A Physically-Based and Distributed Tool for Modeling the Hydrological and Mechanical Processes of Shallow Landslides

Wednesday, 16 December 2015: 13:40
309 (Moscone South)
Elisa Arnone1, Leonardo Valerio Noto1, Yannis G Dialynas2, Domenico Caracciolo1 and Rafael L Bras3, (1)University of Palermo, Palermo, Italy, (2)Georgia Institute of Technology Main Campus, Civil and Environmental Engineering, Atlanta, GA, United States, (3)Georgia Tech, Atlanta, GA, United States
This work presents the capabilities of a model, i.e. the tRIBS-VEGGIE-Landslide, in two different versions, i.e. developed within a probabilistic framework and coupled with a root cohesion module. The probabilistic model treats geotechnical and soil retention curve parameters as random variables across the basin and estimates theoretical probability distributions of slope stability and the associated “factor of safety” commonly used to describe the occurrence of shallow landslides. The derived distributions are used to obtain the spatio-temporal dynamics of probability of failure, conditioned on soil moisture dynamics at each watershed location. The framework has been tested in the Luquillo Experimental Forest (Puerto Rico) where shallow landslides are common.

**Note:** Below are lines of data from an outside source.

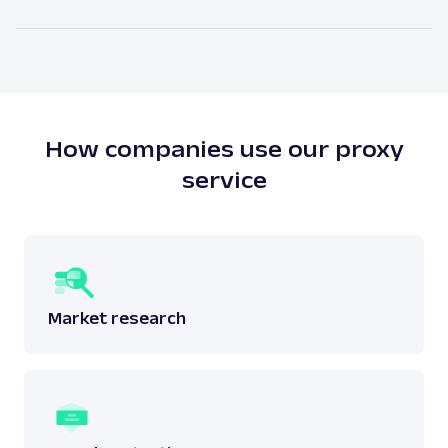
attached to a physical location. The main benefit of
As our legal counsels would put it themselves – it
residential proxies is the high anonymity level.
depends. There is no simple answer to this question
as one must answer whether the scraping done
does not breach any laws surrounding the said
data.
Read more:
is web scraping legal
?
How companies use our proxy
service
Market research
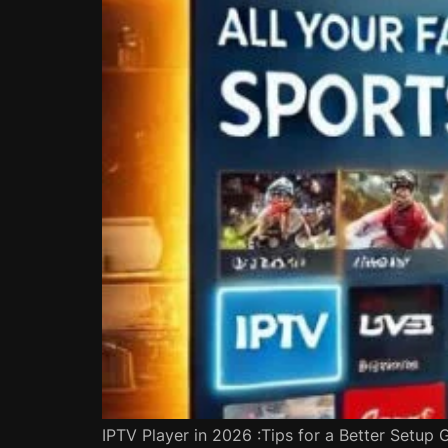
IPTV Player in 2026 :Tips for a Better Setup 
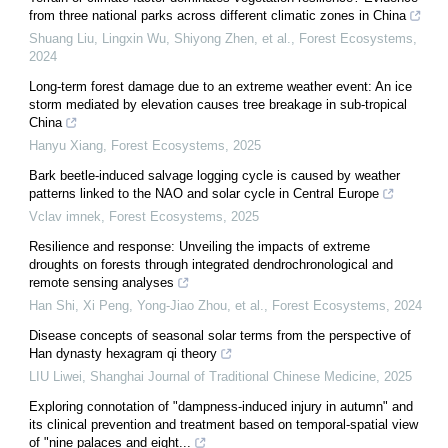
from three national parks across different climatic zones in China
Shuang Liu, Lingxin Wu, Shiyong Zhen, et al.
,
Forest Ecosystems
,
2024
Long-term forest damage due to an extreme weather event: An ice
storm mediated by elevation causes tree breakage in sub-tropical
China
Hanyu Xiang
,
Forest Ecosystems
,
2025
Bark beetle-induced salvage logging cycle is caused by weather
patterns linked to the NAO and solar cycle in Central Europe
Vclav imnek
,
Forest Ecosystems
,
2025
Resilience and response: Unveiling the impacts of extreme
droughts on forests through integrated dendrochronological and
remote sensing analyses
Han Shi, Xi Peng, Yong‐Jiao Zhou, et al.
,
Forest Ecosystems
,
2024
Disease concepts of seasonal solar terms from the perspective of
Han dynasty hexagram qi theory
LIU Liwei
,
Shanghai Journal of Traditional Chinese Medicine
,
2025
Exploring connotation of "dampness-induced injury in autumn" and
its clinical prevention and treatment based on temporal-spatial view
of "nine palaces and eight...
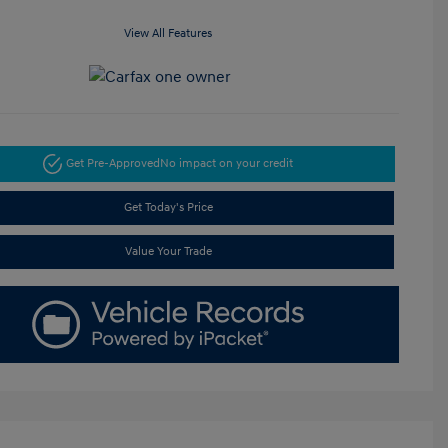
View All Features
Get Pre-Approved
No impact on your credit
Get Today's Price
Value Your Trade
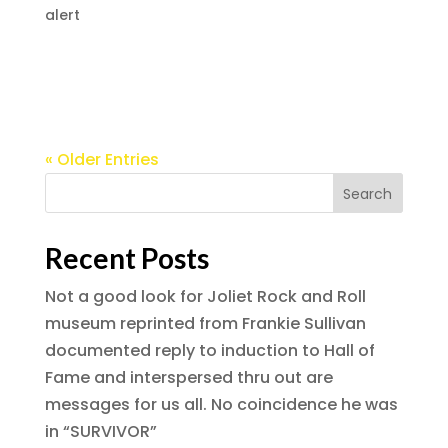
alert
Without one man, rock’s greatest concerts
would have been lost to history
« Older Entries
Recent Posts
Not a good look for Joliet Rock and Roll
museum reprinted from Frankie Sullivan
documented reply to induction to Hall of
Fame and interspersed thru out are
messages for us all. No coincidence he was
in “SURVIVOR”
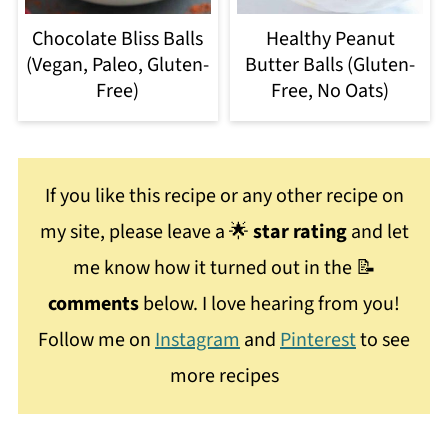
Chocolate Bliss Balls
Healthy Peanut
(Vegan, Paleo, Gluten-
Butter Balls (Gluten-
Free)
Free, No Oats)
If you like this recipe or any other recipe on
my site, please leave a 🌟
star rating
and let
me know how it turned out in the 📝
comments
below. I love hearing from you!
Follow me on
Instagram
and
Pinterest
to see
more recipes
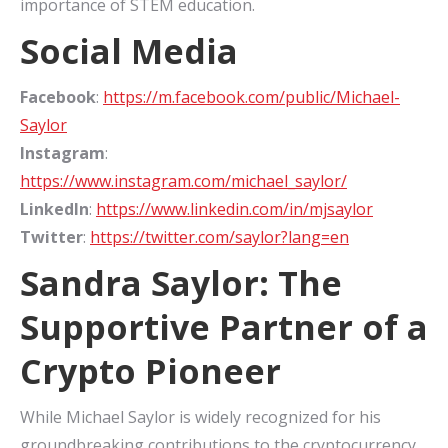
importance of STEM education.
Social Media
Facebook
:
https://m.facebook.com/public/Michael-
Saylor
Instagram
:
https://www.instagram.com/michael_saylor/
LinkedIn
:
https://www.linkedin.com/in/mjsaylor
Twitter
:
https://twitter.com/saylor?lang=en
Sandra Saylor: The
Supportive Partner of a
Crypto Pioneer
While Michael Saylor is widely recognized for his
groundbreaking contributions to the cryptocurrency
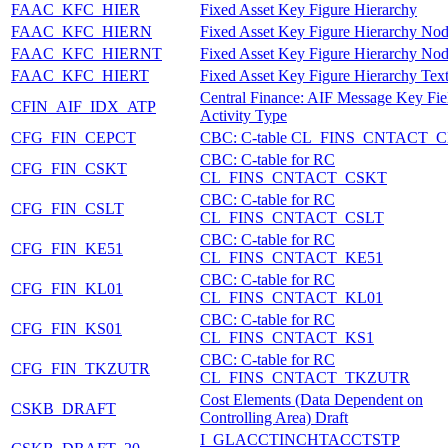
FAAC_KFC_HIER
Fixed Asset Key Figure Hierarchy
FAAC_KFC_HIERN
Fixed Asset Key Figure Hierarchy No
FAAC_KFC_HIERNT
Fixed Asset Key Figure Hierarchy Nod
FAAC_KFC_HIERT
Fixed Asset Key Figure Hierarchy Tex
Central Finance: AIF Message Key Fie
CFIN_AIF_IDX_ATP
Activity Type
CFG_FIN_CEPCT
CBC: C-table CL_FINS_CNTACT_
CBC: C-table for RC
CFG_FIN_CSKT
CL_FINS_CNTACT_CSKT
CBC: C-table for RC
CFG_FIN_CSLT
CL_FINS_CNTACT_CSLT
CBC: C-table for RC
CFG_FIN_KE51
CL_FINS_CNTACT_KE51
CBC: C-table for RC
CFG_FIN_KL01
CL_FINS_CNTACT_KL01
CBC: C-table for RC
CFG_FIN_KS01
CL_FINS_CNTACT_KS1
CBC: C-table for RC
CFG_FIN_TKZUTR
CL_FINS_CNTACT_TKZUTR
Cost Elements (Data Dependent on
CSKB_DRAFT
Controlling Area) Draft
I_GLACCTINCHTACCTSTP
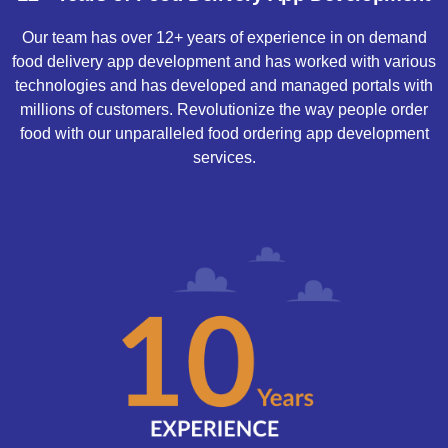
Our team has over 12+ years of experience in on demand
food delivery app development and has worked with various
technologies and has developed and managed portals with
millions of customers. Revolutionize the way people order
food with our unparalleled food ordering app development
services.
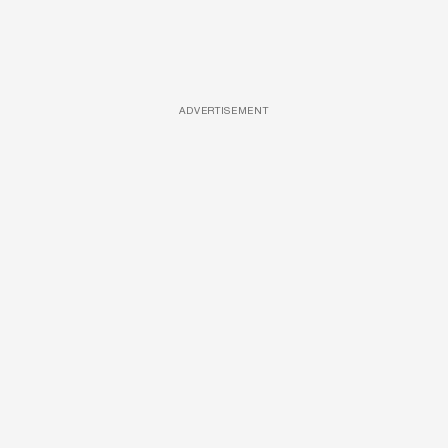
ADVERTISEMENT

In particular, the methodology was used to evaluate how the spatial and temporal patterns of precipitation, whose variability is significant over the basin, affect the distribution of probability of failure.

Another version of the model accounts for the additional cohesion exerted by vegetation roots. The approach is to use the Fiber Bundle Model (FBM) framework that allows for the evaluation of the root strength as a function of the stress-strain relationships of bundles of fibers. The model requires the knowledge of the root architecture to evaluate the additional reinforcement from each root diameter class. The root architecture is represented with a branching topology model based on Leonardo’s rule. The methodology has been tested on a simple case study to explore the role of both hydrological and mechanical root effects. Results demonstrate that the effects of root water uptake can at times be more significant than the mechanical reinforcement; and that the additional resistance provided by roots depends heavily on the vegetation root structure and length.